Page 1 of 2

Service check results different in GUI vs. from command line

Posted: Mon Aug 10, 2015 10:13 am
by rickwilson7425
I am working on consolidating a couple of Nagios 3.2 servers onto one 3.5 server. I have some DNS checks that use the check_cluster plug-in.

I get a good return of information, formatted properly, when I run the check from the command line as either root or nagios user.

When the check is run from within Nagios I get a critical error saying pretty much the opposite of what the command line says. This happens for a number of checks based off the check_cluster plug-in.

The checks work fine in the existing 3.2 servers.

Rick

Re: Service check results different in GUI vs. from command

Posted: Mon Aug 10, 2015 1:40 pm
by ssax
Please post the exact command (sanitized of course) that you're running from the command line and the exact command and service definition from the non-working one so that we can try to spot any differences.

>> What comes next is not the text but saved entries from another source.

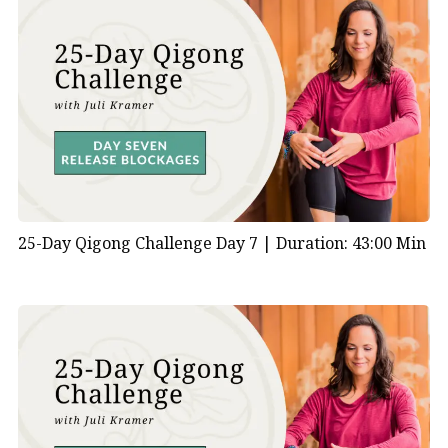
1:00 | Coming into Your Space
2:50 | Wave Breathing to Connect to Your Heart
Energy
4:45 | Knocking on the Door of Life
5:40 | Shaking to Open Heart Channels
6:50 | Gate of Fire Standing Posture How does qigong
allow positive energy for relationships and love while
still protecting your heart?
11:50 | Gate of Fire Moving Posture
25-Day Qigong Challenge Day 7 |
Duration: 43:00 Min
13:30 | Lion Dance to Activate Heart Energy What
qigong exercise can fill your heart with joy?
17:50 | Heart Massage
19:30 | Why is love so important to feel and give?
20:45 | Centering and Closing the Practice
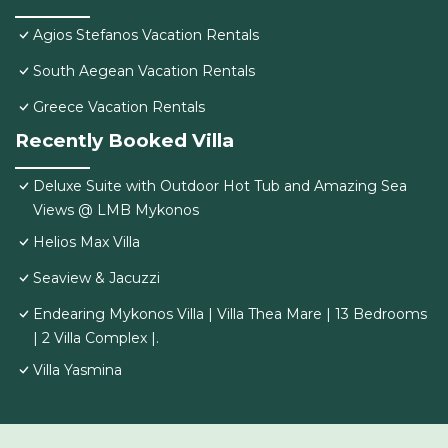
Agios Stefanos Vacation Rentals
South Aegean Vacation Rentals
Greece Vacation Rentals
Recently Booked Villa
Deluxe Suite with Outdoor Hot Tub and Amazing Sea
Views @ LMB Mykonos
Helios Max Villa
Seaview & Jacuzzi
Endearing Mykonos Villa | Villa Thea Mare | 13 Bedrooms
| 2 Villa Complex |.
Villa Yasmina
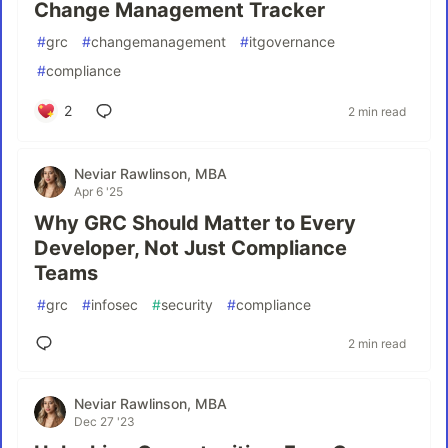
Change Management Tracker
#
grc
#
changemanagement
#
itgovernance
#
compliance
2
2 min read
Neviar Rawlinson, MBA
Apr 6 '25
Why GRC Should Matter to Every
Developer, Not Just Compliance
Teams
#
grc
#
infosec
#
security
#
compliance
2 min read
Neviar Rawlinson, MBA
Dec 27 '23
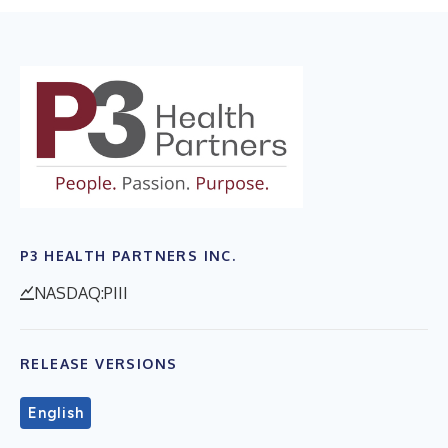
P3 HEALTH PARTNERS INC.
NASDAQ:PIII
RELEASE VERSIONS
English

Re: Service check results different in GUI vs. from command

Posted: Mon Aug 10, 2015 1:50 pm
by rickwilson7425
Here is the working command line:

Code: Select all

perl check_agregate -v mque -t "unsent=(#d+).#d+" -d $SERVICEPERFDATA:relay1.dcpn:mailq$,$SERVICEPERFDATA:relay2.dcpn:mailq$,$SERVICEPERFDATA:relay3.dcpn:mailq$,$SERVICEPERFDATA:relay4.dcpn:mailq$,$SERVICEPERFDATA:relay1.wcpn:mailq$,$SERVICEPERFDATA:relay2.wcpn:mailq$

mque OK - =:relay1.dcpn:mailq$= =:relay2.dcpn:mailq$= =:relay3.dcpn:mailq$= =:relay4.dcpn:mailq$= =:relay1.wcpn:mailq$= =:relay2.wcpn:mailq$= 
The command and service definitions are in the attachment, along with a clip of the statuses:

Re: Service check results different in GUI vs. from command

Posted: Mon Aug 10, 2015 1:55 pm
by tmcdonald
Can you please post the command and service definition as requested by ssax? We don't know what sort of results you can get from using a third-party web fronted (is that just NagiosQL?) to build the configs, so it is best to see the final result directly. Chances are some of the characters in the arguments are causing problems.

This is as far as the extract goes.